--- DATASET RECORDS Enclosed Below ---

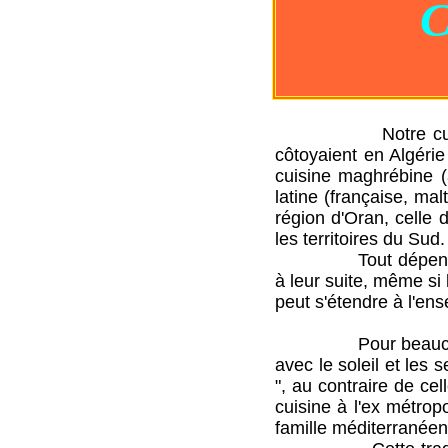
Notre cuisine est
côtoyaient en Algéri
cuisine maghrébine (
latine (française, mal
région d'Oran, celle d
les territoires du Sud.
Tout dépendait de 
à leur suite, même si
peut s'étendre à l'en
Pour beaucoup de pi
avec le soleil et les 
", au contraire de cel
cuisine à l'ex métropo
famille méditerranéen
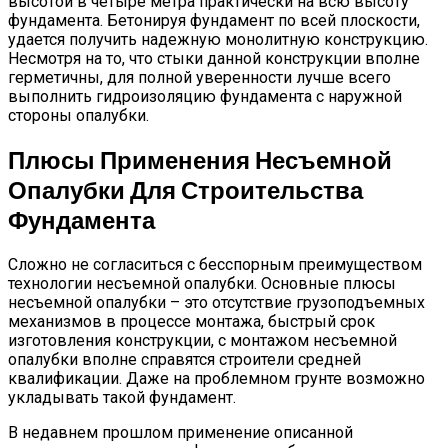
высотой в четыре метра практически на всю высоту
фундамента. Бетонируя фундамент по всей плоскости,
удается получить надежную монолитную конструкцию.
Несмотря на то, что стыки данной конструкции вполне
герметичны, для полной уверенности лучше всего
выполнить гидроизоляцию фундамента с наружной
стороны опалубки.
Плюсы Применения Несъемной
Опалубки Для Строительства
Фундамента
Сложно не согласиться с бесспорным преимуществом
технологии несъемной опалубки. Основные плюсы
несъемной опалубки – это отсутствие грузоподъемных
механизмов в процессе монтажа, быстрый срок
изготовления конструкции, с монтажом несъемной
опалубки вполне справятся строители средней
квалификации. Даже на проблемном грунте возможно
укладывать такой фундамент.
В недавнем прошлом применение описанной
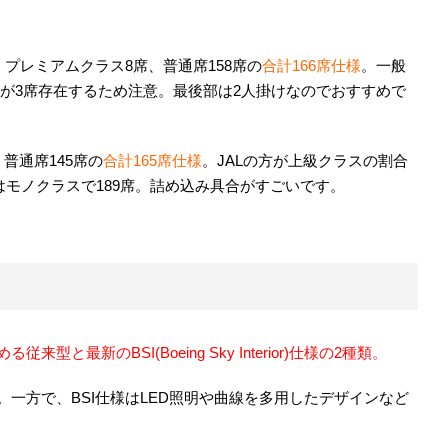
HP)。プレミアムクラス8席、普通席158席の
合計166席仕様
。一般
席が3席存在するため注意。最後部は2人掛けなのでおすすめで
、普通席145席の
合計165席仕様
。JALの方が上級クラスの割合
はモノクラスで189席。詰め込み具合がすごいです。
最新のBSI(Boeing Sky Interior)仕様の2種類。
一方で、BSI仕様はLED照明や曲線を多用したデザインなど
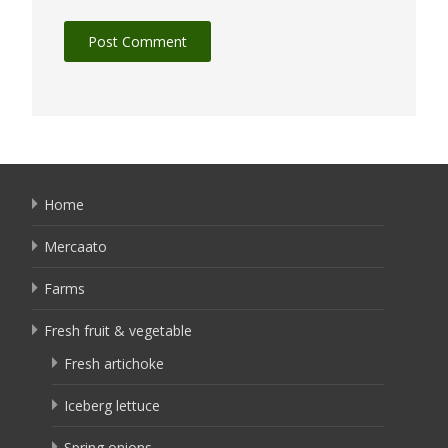
Home
Mercaato
Farms
Fresh fruit & vegetable
Fresh artichoke
Iceberg lettuce
Spring onions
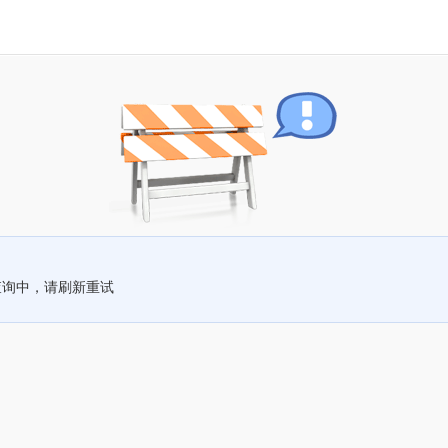
查询中，请刷新重试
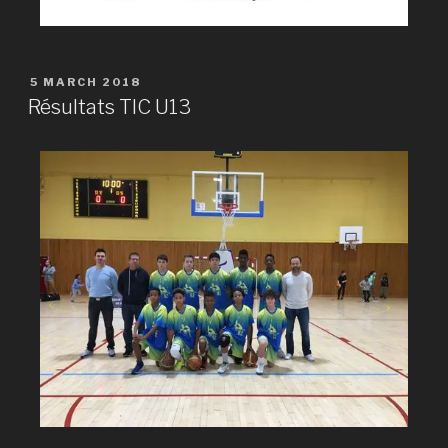
5 MARCH 2018
Résultats TIC U13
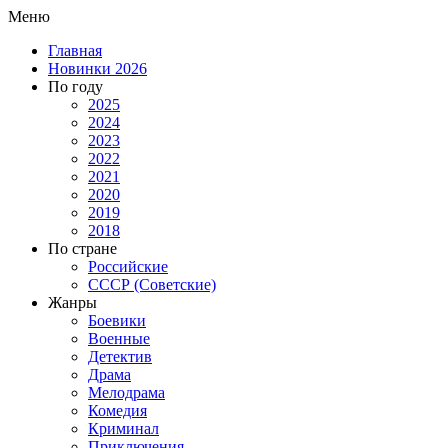
Меню
Главная
Новинки 2026
По году
2025
2024
2023
2022
2021
2020
2019
2018
По стране
Российские
СССР (Советские)
Жанры
Боевики
Военные
Детектив
Драма
Мелодрама
Комедия
Криминал
Приключения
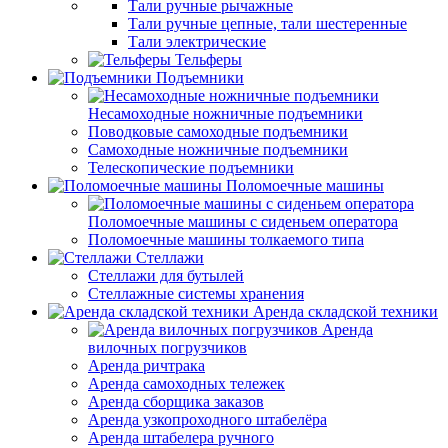
Тали ручные рычажные
Тали ручные цепные, тали шестеренные
Тали электрические
Тельферы
Подъемники
Несамоходные ножничные подъемники
Поводковые самоходные подъемники
Самоходные ножничные подъемники
Телескопические подъемники
Поломоечные машины
Поломоечные машины с сиденьем оператора
Поломоечные машины толкаемого типа
Стеллажи
Стеллажи для бутылей
Стеллажные системы хранения
Аренда складской техники
Аренда
вилочных погрузчиков
Аренда ричтрака
Аренда самоходных тележек
Аренда сборщика заказов
Аренда узкопроходного штабелёра
Аренда штабелера ручного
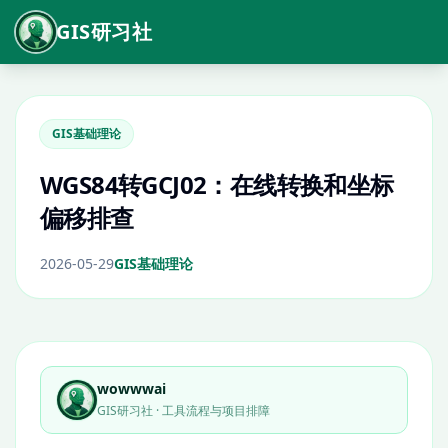
GIS研习社
GIS基础理论
WGS84转GCJ02：在线转换和坐标
偏移排查
2026-05-29
GIS基础理论
wowwwai
GIS研习社 · 工具流程与项目排障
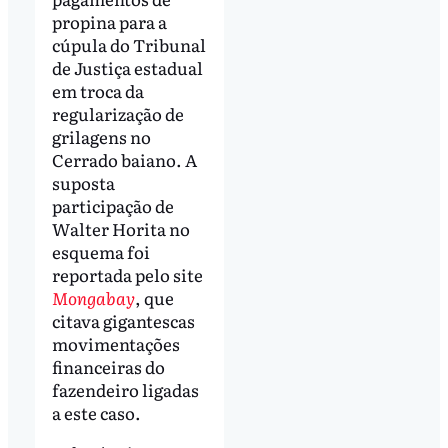
propina para a
cúpula do Tribunal
de Justiça estadual
em troca da
regularização de
grilagens no
Cerrado baiano. A
suposta
participação de
Walter Horita no
esquema foi
reportada pelo site
Mongabay
, que
citava gigantescas
movimentações
financeiras do
fazendeiro ligadas
a este caso.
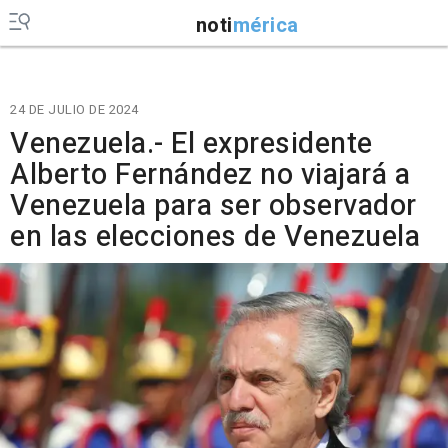
noti
mérica
24 DE JULIO DE 2024
Venezuela.- El expresidente
Alberto Fernández no viajará a
Venezuela para ser observador
en las elecciones de Venezuela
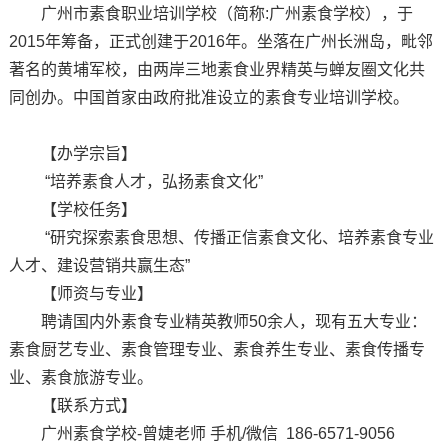
广州市素食职业培训学校（简称:广州素食学校），于
2015年筹备，正式创建于2016年。坐落在广州长洲岛，毗邻
著名的黄埔军校，由两岸三地素食业界精英与蝉友圈文化共
同创办。中国首家由政府批准设立的素食专业培训学校。
【办学宗旨】
“培养素食人才，弘扬素食文化”
【学校任务】
“研究探索素食思想、传播正信素食文化、培养素食专业
人才、建设营销共赢生态”
【师资与专业】
聘请国内外素食专业精英教师50余人，现有五大专业：
素食厨艺专业、素食管理专业、素食养生专业、素食传播专
业、素食旅游专业。
【联系方式】
广州素食学校-曾婕老师 手机/微信 186-6571-9056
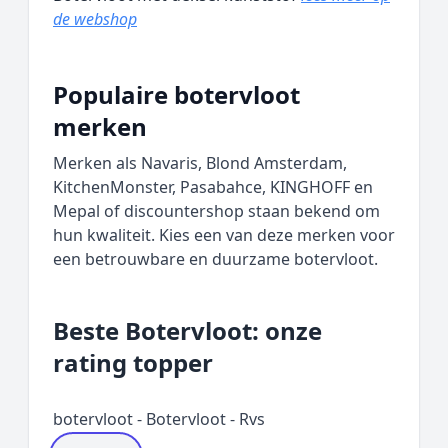
de webshop
Populaire botervloot
merken
Merken als Navaris, Blond Amsterdam,
KitchenMonster, Pasabahce, KINGHOFF en
Mepal of discountershop staan bekend om
hun kwaliteit. Kies een van deze merken voor
een betrouwbare en duurzame botervloot.
Beste Botervloot: onze
rating topper
botervloot - Botervloot - Rvs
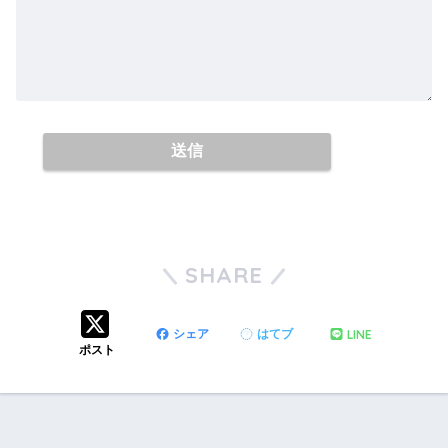
A
l
SHARE
t
e
r
LINE
シェア
はてブ
ポスト
n
a
t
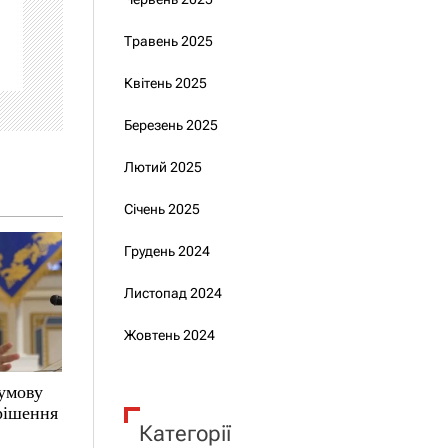
Травень 2025
Квітень 2025
Березень 2025
Лютий 2025
Січень 2025
Грудень 2024
Листопад 2024
Жовтень 2024
 умову
 рішення
Категорії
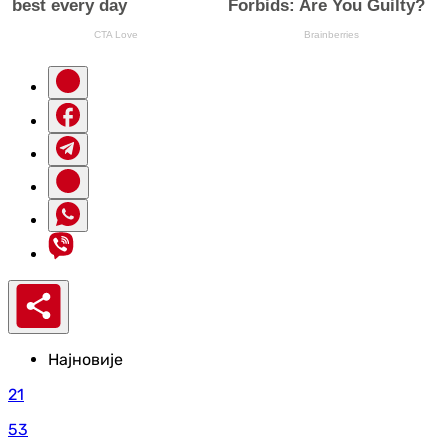
Најновије
21
53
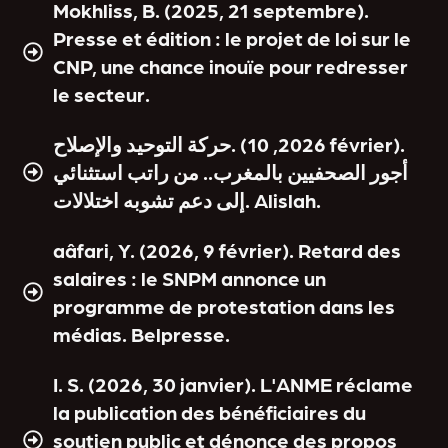
Mokhliss, B. (2025, 21 septembre).
Presse et édition : le projet de loi sur le
CNP, une chance inouïe pour redresser
le secteur.
حركة التوحيد والإصلاح. (2026, 10 février).
أجور الصحفيين بالمغرب.. من راتب استثنائي
إلى دعم تشوبه اختلالات. Alislah.
aâfari, Y. (2026, 9 février). Retard des
salaires : le SNPM annonce un
programme de protestation dans les
médias. Belpresse.
I. S. (2026, 30 janvier). L'ANME réclame
la publication des bénéficiaires du
soutien public et dénonce des propos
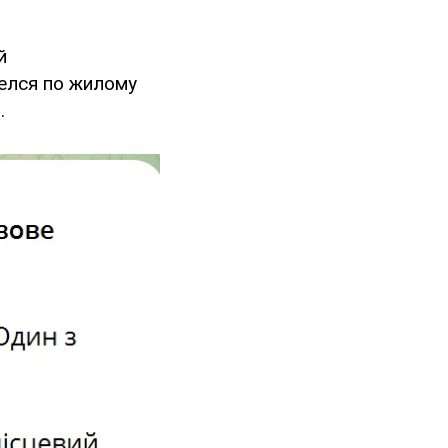
й
елся по жилому
.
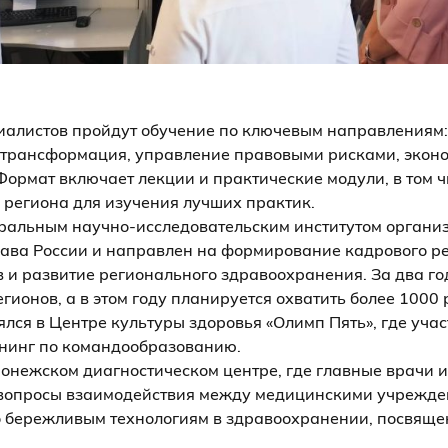
циалистов пройдут обучение по ключевым направлениям:
трансформация, управление правовыми рисками, эконо
ормат включает лекции и практические модули, в том ч
региона для изучения лучших практик.
ральным научно-исследовательским институтом орган
ва России и направлен на формирование кадрового р
 и развитие регионального здравоохранения. За два го
егионов, а в этом году планируется охватить более 1000
лся в Центре культуры здоровья «Олимп Пять», где уча
нинг по командообразованию.
ронежском диагностическом центре, где главные врачи 
 вопросы взаимодействия между медицинскими учрежде
о бережливым технологиям в здравоохранении, посвящ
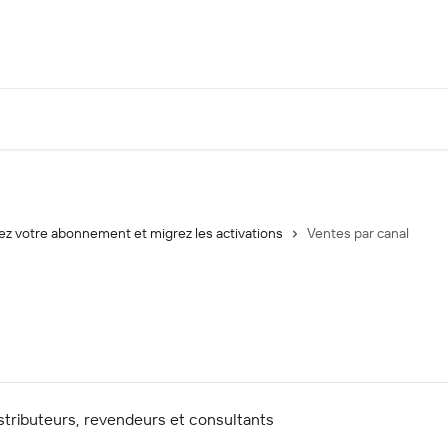
ez votre abonnement et migrez les activations
Ventes par canal
istributeurs, revendeurs et consultants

--- End of Enclosed DATASET RECORDS ---

EXERCISE BRIEF: A faithful copy of every entry is needed, omitting each image.

ANSWER FOR THE TASK:
Notre cuisine est
côtoyaient en Algéri
cuisine maghrébine (
latine (française, mal
région d'Oran, celle d
les territoires du Sud.
Tout dépendait de 
à leur suite, même si
peut s'étendre à l'en
Pour beaucoup de pi
avec le soleil et les 
", au contraire de cel
cuisine à l'ex métropo
famille méditerranéen
высотой в четыре метра практически на всю высоту
фундамента. Бетонируя фундамент по всей плоскости,
удается получить надежную монолитную конструкцию.
Несмотря на то, что стыки данной конструкции вполне
герметичны, для полной уверенности лучше всего
выполнить гидроизоляцию фундамента с наружной
стороны опалубки.
Плюсы Применения Несъемной
Опалубки Для Строительства
Фундамента
Сложно не согласиться с бесспорным преимуществом
технологии несъемной опалубки. Основные плюсы
несъемной опалубки – это отсутствие грузоподъемных
механизмов в процессе монтажа, быстрый срок
изготовления конструкции, с монтажом несъемной
опалубки вполне справятся строители средней
квалификации. Даже на проблемном грунте возможно
укладывать такой фундамент.
В недавнем прошлом применение описанной
HP)。プレミアムクラス8席、普通席158席の
合計166席仕様
。一般
席が3席存在するため注意。最後部は2人掛けなのでおすすめで
、普通席145席の
合計165席仕様
。JALの方が上級クラスの割合
はモノクラスで189席。詰め込み具合がすごいです。
最新のBSI(Boeing Sky Interior)仕様の2種類。
一方で、BSI仕様はLED照明や曲線を多用したデザインなど
Home
Mercaato
Farms
Fresh fruit & vegetable
Fresh artichoke
Iceberg lettuce
Spring onions
查询中，请刷新重试
5 MARCH 2018
Résultats TIC U13
Меню
Главная
Новинки 2026
По году
2025
2024
2023
2022
2021
2020
2019
2018
По стране
Российские
СССР (Советские)
Жанры
Боевики
Военные
Детектив
Драма
Мелодрама
Комедия
Криминал
Приключения
Тали ручные рычажные
Тали ручные цепные, тали шестеренные
Тали электрические
Тельферы
Подъемники
Несамоходные ножничные подъемники
Поводковые самоходные подъемники
Самоходные ножничные подъемники
Телескопические подъемники
Поломоечные машины
Поломоечные машины с сиденьем оператора
Поломоечные машины толкаемого типа
Стеллажи
Стеллажи для бутылей
Стеллажные системы хранения
Аренда складской техники
Аренда
вилочных погрузчиков
Аренда ричтрака
Аренда самоходных тележек
Аренда сборщика заказов
Аренда узкопроходного штабелёра
Аренда штабелера ручного
GIS研习社
GIS基础理论
WGS84转GCJ02：在线转换和坐标
偏移排查
2026-05-29
GIS基础理论
wowwwai
GIS研习社 · 工具流程与项目排障
propina para a
cúpula do Tribunal
de Justiça estadual
em troca da
regularização de
grilagens no
Cerrado baiano. A
suposta
participação de
Walter Horita no
esquema foi
reportada pelo site
Mongabay
, que
citava gigantescas
movimentações
financeiras do
fazendeiro ligadas
a este caso.
noti
mérica
24 DE JULIO DE 2024
Venezuela.- El expresidente
Alberto Fernández no viajará a
Venezuela para ser observador
en las elecciones de Venezuela
广州市素食职业培训学校（简称:广州素食学校），于
2015年筹备，正式创建于2016年。坐落在广州长洲岛，毗邻
著名的黄埔军校，由两岸三地素食业界精英与蝉友圈文化共
同创办。中国首家由政府批准设立的素食专业培训学校。
【办学宗旨】
“培养素食人才，弘扬素食文化”
【学校任务】
“研究探索素食思想、传播正信素食文化、培养素食专业
人才、建设营销共赢生态”
【师资与专业】
聘请国内外素食专业精英教师50余人，现有五大专业：
素食厨艺专业、素食管理专业、素食养生专业、素食传播专
业、素食旅游专业。
【联系方式】
广州素食学校-曾婕老师 手机/微信 186-6571-9056
de webshop
Populaire botervloot
merken
Merken als Navaris, Blond Amsterdam,
KitchenMonster, Pasabahce, KINGHOFF en
Mepal of discountershop staan bekend om
hun kwaliteit. Kies een van deze merken voor
een betrouwbare en duurzame botervloot.
Beste Botervloot: onze
rating topper
botervloot - Botervloot - Rvs
A
l
SHARE
t
e
r
LINE
シェア
はてブ
ポスト
n
a
t
Травень 2025
Квітень 2025
Березень 2025
Лютий 2025
Січень 2025
Грудень 2024
Листопад 2024
Жовтень 2024
 умову
 рішення
Категорії
Најновије
21
53
Mokhliss, B. (2025, 21 septembre).
Presse et édition : le projet de loi sur le
CNP, une chance inouïe pour redresser
le secteur.
حركة التوحيد والإصلاح. (2026, 10 février).
أجور الصحفيين بالمغرب.. من راتب استثنائي
إلى دعم تشوبه اختلالات. Alislah.
aâfari, Y. (2026, 9 février). Retard des
salaires : le SNPM annonce un
programme de protestation dans les
médias. Belpresse.
I. S. (2026, 30 janvier). L'ANME réclame
la publication des bénéficiaires du
soutien public et dénonce des propos
й
елся по жилому
.
циалистов пройдут обучение по ключевым направлениям:
трансформация, управление правовыми рисками, эконо
ормат включает лекции и практические модули, в том ч
региона для изучения лучших практик.
ральным научно-исследовательским институтом орган
ва России и направлен на формирование кадрового р
 и развитие регионального здравоохранения. За два го
егионов, а в этом году планируется охватить более 1000
лся в Центре культуры здоровья «Олимп Пять», где уча
нинг по командообразованию.
ронежском диагностическом центре, где главные врачи 
 вопросы взаимодействия между медицинскими учрежде
о бережливым технологиям в здравоохранении, посвящ
ez votre abonnement et migrez les activations
Ventes par canal
istributeurs, revendeurs et consultants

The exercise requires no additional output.